Pseudobulbar palsy is an inability to control the muscles in the face. It can have a large impact on a person's ability to speak. It often results in uncontrollable crying or laughing at inappropriate times. The condition may also affect a person’s ability to swallow. In rare cases, pseudobulbar palsy also causes the limbs to twitch.
The pseudobulbar effect describes uncontrollable laughing or crying, or emotional incontinence. This is common in stroke patients and patients with neurological disorders.
Pseudobulbar palsy may also be called involuntary emotional expression disorder.
The most common causes of pseudobulbar palsy are diseases or conditions that affect how motor fibers carry impulses from the cerebral cortex to the lower brain stem. The cerebral cortex is the section of the brain that controls motor functions and senses. When information from the cerebral cortex cannot get to the lower brain stem correctly, a person loses his or her ability to fully control the face and emotional expression.
Pseudobulbar palsy is most often linked to stroke, motor neuron disease, multiple sclerosis, and cerebrovascular disorders.
People with the following conditions may be at risk of developing pseudobulbar palsy:
- motor neuron disease
- multiple sclerosis
- cerebrovascular disorders
Pseudobulbar palsy is sometimes misdiagnosed as major depressive disorder, so some patients thought to have severe depression may also be at risk.
Pseudobulbar palsy is characterized by the inability to control facial muscles, including the tongue.
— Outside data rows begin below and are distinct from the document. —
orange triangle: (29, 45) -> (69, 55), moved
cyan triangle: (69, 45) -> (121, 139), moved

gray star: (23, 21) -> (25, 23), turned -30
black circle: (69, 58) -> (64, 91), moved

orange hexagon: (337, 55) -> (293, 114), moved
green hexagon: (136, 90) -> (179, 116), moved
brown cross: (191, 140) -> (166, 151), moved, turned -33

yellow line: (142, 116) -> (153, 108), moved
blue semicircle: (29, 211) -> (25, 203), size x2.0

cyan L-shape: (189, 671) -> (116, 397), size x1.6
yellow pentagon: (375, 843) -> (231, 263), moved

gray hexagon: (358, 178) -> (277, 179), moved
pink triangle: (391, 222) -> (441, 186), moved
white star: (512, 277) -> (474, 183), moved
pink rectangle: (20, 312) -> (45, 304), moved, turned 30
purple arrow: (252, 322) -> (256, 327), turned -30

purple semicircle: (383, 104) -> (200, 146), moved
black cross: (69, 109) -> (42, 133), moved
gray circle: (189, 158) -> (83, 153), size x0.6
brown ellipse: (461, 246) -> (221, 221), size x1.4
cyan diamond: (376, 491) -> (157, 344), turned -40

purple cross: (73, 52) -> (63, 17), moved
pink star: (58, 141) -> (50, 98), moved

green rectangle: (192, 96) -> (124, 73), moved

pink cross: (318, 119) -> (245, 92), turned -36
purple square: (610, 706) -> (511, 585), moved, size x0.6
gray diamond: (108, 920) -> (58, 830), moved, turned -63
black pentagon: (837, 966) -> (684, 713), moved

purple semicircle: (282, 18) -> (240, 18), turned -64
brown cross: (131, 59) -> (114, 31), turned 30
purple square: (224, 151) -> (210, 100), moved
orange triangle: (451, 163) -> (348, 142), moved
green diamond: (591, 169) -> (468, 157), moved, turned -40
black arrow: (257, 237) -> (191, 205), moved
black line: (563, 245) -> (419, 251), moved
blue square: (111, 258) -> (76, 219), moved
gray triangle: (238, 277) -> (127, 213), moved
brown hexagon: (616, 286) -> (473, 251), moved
This may manifest as:
- dysarthria (slowed or slurred speech)
- dysphagia (difficulty swallowing)
- dysphonia (spasms of vocal cord muscles)
- emotional lability
Pseudobulbar palsy is often misdiagnosed as major depressive disorder if its primary symptom is emotional incontinence. To determine whether pseudobulbar palsy is the cause of symptoms, a doctor must study a patient's facial movements, speech, and emotional expressiveness.
The National Stroke Association offers a test based on the Center for Neurological Study-Lability Scale that can help patients see how likely they are to have a pseudobulbar effect (National Stroke Association). This is not a substitute for medical assessment, but it may help to determine risks.
There is currently no cure for pseudobulbar palsy.
Some medications can treat specific symptoms. Medications for depression or anxiety can be used to combat involuntary emotional expression disorder.
Some medications target the underlying disorder causing the problem, such as mental disorders. If the pseudobulbar effect comes from a stroke, symptoms may fade over time or with therapy.
There is currently no cure for pseudobulbar palsy, but patients can learn alternative ways to communicate with other people. Some patients may get relief through treatments that address specific medical conditions, such as dementia or motor neuron disease. As friends and family begin to understand this condition better, a patient may experience less stress as a result of pseudobulbar palsy. This may help to alleviate some symptoms.